▶ [WHAT IS NEEDED]:
Return only those lines of the records below in which "arrow" appears.

▶ [EXERCISE MATERIAL]:
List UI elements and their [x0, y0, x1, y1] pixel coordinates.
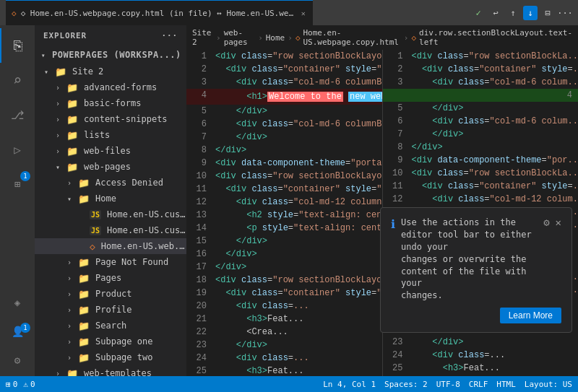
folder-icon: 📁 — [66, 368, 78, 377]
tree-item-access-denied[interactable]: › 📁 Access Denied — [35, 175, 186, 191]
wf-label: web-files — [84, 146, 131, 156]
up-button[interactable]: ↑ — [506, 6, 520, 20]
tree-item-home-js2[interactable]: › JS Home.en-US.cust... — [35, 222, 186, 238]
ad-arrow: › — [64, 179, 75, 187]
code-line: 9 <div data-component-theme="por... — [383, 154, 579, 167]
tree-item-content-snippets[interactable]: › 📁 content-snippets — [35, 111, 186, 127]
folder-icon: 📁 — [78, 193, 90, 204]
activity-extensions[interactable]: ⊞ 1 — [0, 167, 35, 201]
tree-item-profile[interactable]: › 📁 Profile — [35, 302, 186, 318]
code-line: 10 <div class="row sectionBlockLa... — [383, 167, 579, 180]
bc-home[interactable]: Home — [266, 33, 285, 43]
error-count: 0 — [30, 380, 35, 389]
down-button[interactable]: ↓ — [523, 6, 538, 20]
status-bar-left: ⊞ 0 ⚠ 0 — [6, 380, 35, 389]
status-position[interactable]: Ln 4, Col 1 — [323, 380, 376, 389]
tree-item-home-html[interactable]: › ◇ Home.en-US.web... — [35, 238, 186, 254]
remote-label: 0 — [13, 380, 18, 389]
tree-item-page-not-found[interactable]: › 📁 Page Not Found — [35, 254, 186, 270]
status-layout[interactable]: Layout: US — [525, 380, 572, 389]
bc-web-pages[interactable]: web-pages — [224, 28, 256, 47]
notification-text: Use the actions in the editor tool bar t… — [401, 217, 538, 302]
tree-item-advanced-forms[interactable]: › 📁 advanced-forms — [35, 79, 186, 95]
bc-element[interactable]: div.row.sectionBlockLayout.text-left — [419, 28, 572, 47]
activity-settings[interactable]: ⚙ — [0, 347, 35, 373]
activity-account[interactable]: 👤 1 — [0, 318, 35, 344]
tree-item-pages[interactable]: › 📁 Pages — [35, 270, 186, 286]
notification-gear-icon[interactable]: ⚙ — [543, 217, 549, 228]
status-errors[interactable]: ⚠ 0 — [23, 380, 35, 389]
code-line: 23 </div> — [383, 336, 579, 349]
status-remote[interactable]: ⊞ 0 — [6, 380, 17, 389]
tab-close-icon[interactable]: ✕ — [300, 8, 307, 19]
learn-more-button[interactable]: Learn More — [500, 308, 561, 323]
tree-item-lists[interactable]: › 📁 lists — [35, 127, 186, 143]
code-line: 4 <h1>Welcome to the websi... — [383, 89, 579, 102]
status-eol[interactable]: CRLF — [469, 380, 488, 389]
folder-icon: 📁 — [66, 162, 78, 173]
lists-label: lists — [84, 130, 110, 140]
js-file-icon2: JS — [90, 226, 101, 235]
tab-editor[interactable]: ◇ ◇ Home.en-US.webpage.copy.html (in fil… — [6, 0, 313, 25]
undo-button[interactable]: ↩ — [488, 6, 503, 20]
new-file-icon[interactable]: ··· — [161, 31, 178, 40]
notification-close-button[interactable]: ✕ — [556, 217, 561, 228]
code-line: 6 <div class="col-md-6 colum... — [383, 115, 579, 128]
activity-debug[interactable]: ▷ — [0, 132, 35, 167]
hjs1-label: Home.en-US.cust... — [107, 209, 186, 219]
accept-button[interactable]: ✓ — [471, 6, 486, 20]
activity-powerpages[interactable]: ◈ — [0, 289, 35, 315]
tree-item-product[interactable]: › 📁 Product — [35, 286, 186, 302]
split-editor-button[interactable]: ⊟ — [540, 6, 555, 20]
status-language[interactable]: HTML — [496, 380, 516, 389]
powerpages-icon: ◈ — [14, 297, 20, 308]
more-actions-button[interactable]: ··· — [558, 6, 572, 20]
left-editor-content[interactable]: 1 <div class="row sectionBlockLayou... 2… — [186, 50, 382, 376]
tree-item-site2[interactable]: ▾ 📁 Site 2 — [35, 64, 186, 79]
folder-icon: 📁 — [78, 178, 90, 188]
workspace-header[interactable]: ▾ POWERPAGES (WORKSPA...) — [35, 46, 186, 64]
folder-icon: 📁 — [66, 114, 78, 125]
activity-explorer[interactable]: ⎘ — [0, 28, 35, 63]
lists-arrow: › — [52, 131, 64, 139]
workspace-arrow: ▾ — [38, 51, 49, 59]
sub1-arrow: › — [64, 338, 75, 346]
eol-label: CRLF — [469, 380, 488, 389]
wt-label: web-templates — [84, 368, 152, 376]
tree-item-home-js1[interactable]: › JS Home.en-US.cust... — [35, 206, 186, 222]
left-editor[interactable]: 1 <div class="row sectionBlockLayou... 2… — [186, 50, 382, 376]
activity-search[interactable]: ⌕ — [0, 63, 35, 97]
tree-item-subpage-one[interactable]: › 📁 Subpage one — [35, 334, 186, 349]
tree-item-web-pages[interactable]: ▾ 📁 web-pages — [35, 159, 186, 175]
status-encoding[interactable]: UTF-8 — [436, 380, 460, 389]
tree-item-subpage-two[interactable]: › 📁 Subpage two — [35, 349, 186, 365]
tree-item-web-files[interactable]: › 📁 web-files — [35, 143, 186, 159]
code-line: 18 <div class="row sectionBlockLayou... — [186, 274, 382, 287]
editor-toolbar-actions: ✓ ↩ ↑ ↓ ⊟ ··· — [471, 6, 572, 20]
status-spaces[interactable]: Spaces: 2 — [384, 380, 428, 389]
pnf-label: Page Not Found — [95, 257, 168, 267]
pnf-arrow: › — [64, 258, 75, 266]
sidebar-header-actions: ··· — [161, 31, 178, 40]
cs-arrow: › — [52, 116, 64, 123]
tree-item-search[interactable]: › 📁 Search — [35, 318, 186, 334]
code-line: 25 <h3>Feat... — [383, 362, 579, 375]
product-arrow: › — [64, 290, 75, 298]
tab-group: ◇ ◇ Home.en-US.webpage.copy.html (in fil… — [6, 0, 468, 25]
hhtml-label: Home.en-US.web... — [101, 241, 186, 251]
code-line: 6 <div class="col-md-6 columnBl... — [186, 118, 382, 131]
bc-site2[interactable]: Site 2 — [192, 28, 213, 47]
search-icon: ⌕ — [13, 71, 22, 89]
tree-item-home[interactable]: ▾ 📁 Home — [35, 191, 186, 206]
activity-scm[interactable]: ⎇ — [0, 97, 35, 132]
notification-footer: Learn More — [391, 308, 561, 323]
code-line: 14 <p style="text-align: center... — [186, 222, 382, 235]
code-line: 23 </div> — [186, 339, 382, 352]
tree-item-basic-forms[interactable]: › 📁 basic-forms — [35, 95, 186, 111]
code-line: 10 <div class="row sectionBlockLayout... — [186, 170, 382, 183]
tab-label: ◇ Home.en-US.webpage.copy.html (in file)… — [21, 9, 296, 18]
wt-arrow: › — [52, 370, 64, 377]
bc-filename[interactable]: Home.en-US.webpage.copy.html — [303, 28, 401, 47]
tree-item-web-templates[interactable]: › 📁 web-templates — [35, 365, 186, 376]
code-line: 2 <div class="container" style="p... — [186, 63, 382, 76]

▶ [WRITTEN RESPONSE]:
ad-arrow: › — [64, 179, 75, 187]
lists-arrow: › — [52, 131, 64, 139]
workspace-arrow: ▾ — [38, 51, 49, 59]
sub1-arrow: › — [64, 338, 75, 346]
pnf-arrow: › — [64, 258, 75, 266]
cs-arrow: › — [52, 116, 64, 123]
product-arrow: › — [64, 290, 75, 298]
wt-arrow: › — [52, 370, 64, 377]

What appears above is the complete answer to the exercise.